Lorenzo Mattotti, Claudio Piersanti, Stigmate, Logos, Collana Illustrati, pag. 200, € 20,00 stampa
recensisce ROBERTO STURM
In attesa dell’imminente uscita del prossimo romanzo di Claudio Piersanti, che mancava dalla scena letteraria da diversi anni, la Logos ha pensato bene di ripubblicare questo lavoro della coppia Mattotti & Piersanti, in un’edizione elegante e raffinata, di dimensioni più grandi delle precedenti, consentendo così di apprezzare maggiormente gli splendidi disegni.
Seguo occasionalmente il fumetto e non perché lo ritenga meno degno della narrativa o della saggistica, ma solo perché il tempo che ho a disposizione per leggere m’impone di avere delle priorità. Ci troviamo di fronte a un’opera dove l’illustrazione e il testo sono di fattura decisamente superiore, una fusione tra disegni e testi straordinaria, una simbiosi che porta il lettore dentro un vortice da cui rimane molto difficile estraniarsi.
Un quarantenne ai margini della società, un barista che si arrangia vendendo sigarette di contrabbando, dedito all’alcol e senza parenti e amici, si sveglia una mattina con il palmo delle mani sanguinanti. L’emorragia non si ferma, l’uomo si reca al pronto soccorso dove viene curato senza risultati. Quando torna, il medico esprime il sospetto che si ferisca da solo, ma altri cominciano a parlare di stimmate. La voce prende campo, i suoi vicini gli portano reliquie da benedire, i propri parenti malati da toccare, gli lasciano ceri votivi che faranno prendere fuoco alla sua casa. Intanto i clienti del bar si lamentano per i bicchieri macchiati di sangue e il suo datore di lavoro lo licenzia. La sua reazione è furiosa, colpisce duramente l’uomo che non si rivelerà uno stinco di santo. Da qui comincia il suo viaggio verso l’inferno, in un mondo che è il nostro, fatto di relitti umani, uomini e donne abbandonati a se stessi dove l’umanità sembra scomparsa dietro un velo di indifferenza e abiezione.
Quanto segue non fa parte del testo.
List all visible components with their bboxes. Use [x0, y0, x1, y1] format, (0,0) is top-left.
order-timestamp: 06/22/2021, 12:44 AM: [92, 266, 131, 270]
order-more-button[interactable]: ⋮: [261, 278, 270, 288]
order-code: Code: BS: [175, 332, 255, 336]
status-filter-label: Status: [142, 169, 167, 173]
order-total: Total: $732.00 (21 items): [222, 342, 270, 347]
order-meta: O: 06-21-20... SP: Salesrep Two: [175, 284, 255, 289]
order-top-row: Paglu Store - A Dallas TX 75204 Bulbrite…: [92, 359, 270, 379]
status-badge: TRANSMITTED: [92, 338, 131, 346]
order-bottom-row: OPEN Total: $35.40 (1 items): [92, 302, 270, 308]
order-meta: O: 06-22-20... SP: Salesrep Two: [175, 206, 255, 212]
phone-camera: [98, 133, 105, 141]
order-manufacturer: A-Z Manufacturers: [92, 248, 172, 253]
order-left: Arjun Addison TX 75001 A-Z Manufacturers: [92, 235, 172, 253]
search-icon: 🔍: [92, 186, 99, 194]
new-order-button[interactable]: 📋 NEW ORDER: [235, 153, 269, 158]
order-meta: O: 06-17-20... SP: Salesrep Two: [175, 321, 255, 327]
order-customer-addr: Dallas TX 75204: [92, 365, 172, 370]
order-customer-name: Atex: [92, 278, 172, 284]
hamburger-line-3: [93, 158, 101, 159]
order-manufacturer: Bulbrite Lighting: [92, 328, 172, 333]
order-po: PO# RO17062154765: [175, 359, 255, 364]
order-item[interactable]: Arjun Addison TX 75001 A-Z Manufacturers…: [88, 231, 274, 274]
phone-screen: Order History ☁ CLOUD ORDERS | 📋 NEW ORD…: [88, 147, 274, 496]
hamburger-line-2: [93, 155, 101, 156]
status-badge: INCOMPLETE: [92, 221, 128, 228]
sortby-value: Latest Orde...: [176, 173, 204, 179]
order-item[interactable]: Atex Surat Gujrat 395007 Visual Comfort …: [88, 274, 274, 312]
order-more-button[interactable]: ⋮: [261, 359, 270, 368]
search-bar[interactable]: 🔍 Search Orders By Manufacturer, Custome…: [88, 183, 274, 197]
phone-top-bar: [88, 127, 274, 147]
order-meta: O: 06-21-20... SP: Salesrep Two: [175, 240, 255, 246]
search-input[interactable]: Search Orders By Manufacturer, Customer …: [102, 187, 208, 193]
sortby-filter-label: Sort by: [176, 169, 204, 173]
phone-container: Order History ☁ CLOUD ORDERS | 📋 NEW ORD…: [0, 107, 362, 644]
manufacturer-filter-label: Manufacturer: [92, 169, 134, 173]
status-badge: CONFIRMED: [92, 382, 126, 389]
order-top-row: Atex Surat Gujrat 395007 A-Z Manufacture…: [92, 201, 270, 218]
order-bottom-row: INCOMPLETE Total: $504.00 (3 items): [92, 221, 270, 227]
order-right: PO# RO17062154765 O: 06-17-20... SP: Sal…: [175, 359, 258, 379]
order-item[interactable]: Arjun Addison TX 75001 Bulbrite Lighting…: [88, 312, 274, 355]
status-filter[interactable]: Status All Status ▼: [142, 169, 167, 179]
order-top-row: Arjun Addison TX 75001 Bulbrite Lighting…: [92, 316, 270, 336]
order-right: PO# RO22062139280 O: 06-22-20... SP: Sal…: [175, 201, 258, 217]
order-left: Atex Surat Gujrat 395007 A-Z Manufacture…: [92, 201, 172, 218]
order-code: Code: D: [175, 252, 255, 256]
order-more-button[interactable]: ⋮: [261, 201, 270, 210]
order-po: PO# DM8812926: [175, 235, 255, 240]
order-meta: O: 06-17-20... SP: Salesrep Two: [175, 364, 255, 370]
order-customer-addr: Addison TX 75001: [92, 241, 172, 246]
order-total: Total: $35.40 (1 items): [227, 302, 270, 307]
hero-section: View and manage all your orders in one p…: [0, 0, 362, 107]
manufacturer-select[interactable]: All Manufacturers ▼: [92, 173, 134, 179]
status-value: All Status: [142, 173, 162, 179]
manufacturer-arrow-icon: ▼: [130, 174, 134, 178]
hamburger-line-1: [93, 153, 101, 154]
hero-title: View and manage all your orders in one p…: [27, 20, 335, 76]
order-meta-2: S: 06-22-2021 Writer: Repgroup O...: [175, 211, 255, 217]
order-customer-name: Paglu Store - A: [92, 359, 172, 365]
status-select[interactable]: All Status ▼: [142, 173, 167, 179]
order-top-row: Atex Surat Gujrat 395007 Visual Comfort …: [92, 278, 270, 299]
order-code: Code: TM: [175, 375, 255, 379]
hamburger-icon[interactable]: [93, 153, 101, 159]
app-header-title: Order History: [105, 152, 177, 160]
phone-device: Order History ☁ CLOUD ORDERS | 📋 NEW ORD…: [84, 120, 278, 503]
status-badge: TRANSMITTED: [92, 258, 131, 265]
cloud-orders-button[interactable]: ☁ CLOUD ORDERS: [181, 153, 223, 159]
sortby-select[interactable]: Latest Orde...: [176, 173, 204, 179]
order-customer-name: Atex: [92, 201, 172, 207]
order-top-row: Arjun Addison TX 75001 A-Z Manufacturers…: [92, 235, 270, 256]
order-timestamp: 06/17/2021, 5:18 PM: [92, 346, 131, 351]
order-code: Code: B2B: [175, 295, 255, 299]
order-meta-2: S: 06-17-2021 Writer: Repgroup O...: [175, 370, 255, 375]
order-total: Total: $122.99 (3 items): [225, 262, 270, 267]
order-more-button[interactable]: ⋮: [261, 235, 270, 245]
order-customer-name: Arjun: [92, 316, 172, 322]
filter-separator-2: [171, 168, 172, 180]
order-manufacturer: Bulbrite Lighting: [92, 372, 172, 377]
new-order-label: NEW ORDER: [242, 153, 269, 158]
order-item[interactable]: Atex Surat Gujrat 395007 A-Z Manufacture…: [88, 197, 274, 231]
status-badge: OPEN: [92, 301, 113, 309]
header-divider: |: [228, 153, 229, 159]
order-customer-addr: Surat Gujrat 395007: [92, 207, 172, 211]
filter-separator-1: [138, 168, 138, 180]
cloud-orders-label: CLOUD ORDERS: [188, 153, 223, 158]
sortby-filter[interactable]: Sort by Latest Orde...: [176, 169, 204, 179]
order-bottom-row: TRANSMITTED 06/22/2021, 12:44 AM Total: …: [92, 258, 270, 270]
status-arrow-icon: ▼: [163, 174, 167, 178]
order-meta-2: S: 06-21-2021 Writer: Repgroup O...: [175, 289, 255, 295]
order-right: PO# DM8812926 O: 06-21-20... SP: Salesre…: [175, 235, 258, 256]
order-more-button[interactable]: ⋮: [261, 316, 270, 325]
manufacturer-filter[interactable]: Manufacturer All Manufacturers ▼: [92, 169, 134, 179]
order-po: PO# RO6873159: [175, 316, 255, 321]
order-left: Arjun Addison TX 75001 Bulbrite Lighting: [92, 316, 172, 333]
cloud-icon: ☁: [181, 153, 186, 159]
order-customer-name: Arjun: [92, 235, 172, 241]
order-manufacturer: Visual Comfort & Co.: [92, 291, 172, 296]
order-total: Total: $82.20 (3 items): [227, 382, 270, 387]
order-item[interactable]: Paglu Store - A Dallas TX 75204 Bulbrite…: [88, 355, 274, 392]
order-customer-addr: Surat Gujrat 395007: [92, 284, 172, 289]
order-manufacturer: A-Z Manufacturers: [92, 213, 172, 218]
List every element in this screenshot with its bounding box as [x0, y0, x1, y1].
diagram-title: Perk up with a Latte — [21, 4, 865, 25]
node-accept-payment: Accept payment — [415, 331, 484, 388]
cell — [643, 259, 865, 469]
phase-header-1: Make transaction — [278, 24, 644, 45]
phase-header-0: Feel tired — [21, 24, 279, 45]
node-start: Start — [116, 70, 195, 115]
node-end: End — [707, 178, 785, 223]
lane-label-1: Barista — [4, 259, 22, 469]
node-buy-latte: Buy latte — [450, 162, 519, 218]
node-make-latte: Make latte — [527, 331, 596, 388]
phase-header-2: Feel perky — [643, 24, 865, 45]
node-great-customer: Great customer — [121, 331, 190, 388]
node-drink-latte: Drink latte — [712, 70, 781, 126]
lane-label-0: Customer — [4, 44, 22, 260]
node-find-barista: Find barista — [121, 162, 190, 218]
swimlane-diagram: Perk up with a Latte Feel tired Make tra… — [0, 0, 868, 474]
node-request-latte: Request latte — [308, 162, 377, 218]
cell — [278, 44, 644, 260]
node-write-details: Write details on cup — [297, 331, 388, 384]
Il protagonista maledice le stimmate che lo hanno portato alla rovina, all’abbandono di una vita meschina ma che pur sempre vita era. E l’amore, come redenzione, come rinascita, gli viene strappato in maniera crudele, come se chi arrivasse alla soglia del baratro non avesse possibilità di rinascita. E lui continua a scendere sempre più a fondo, non riuscendo neanche a togliersi la vita per porre fine alle sue sofferenze. Il finale, che non svelo, dà alla storia altri spunti di riflessione: la fede, la religione, l’emarginazione sociale, il degrado del tessuto urbano, la disonestà e la fragilità umana non sono che alcuni degli aspetti che questa storia vuole affrontare. I disegni in bianco e nero, crudi e crudeli, a volte graffi sulla pagine, altre vortici senza fine, tirano dentro il lettore senza risparmiargli niente, con una spietatezza che spesso è quella della vita. Non aspettatevi sconti, Mattotti e Piersanti non ne fanno a nessuno.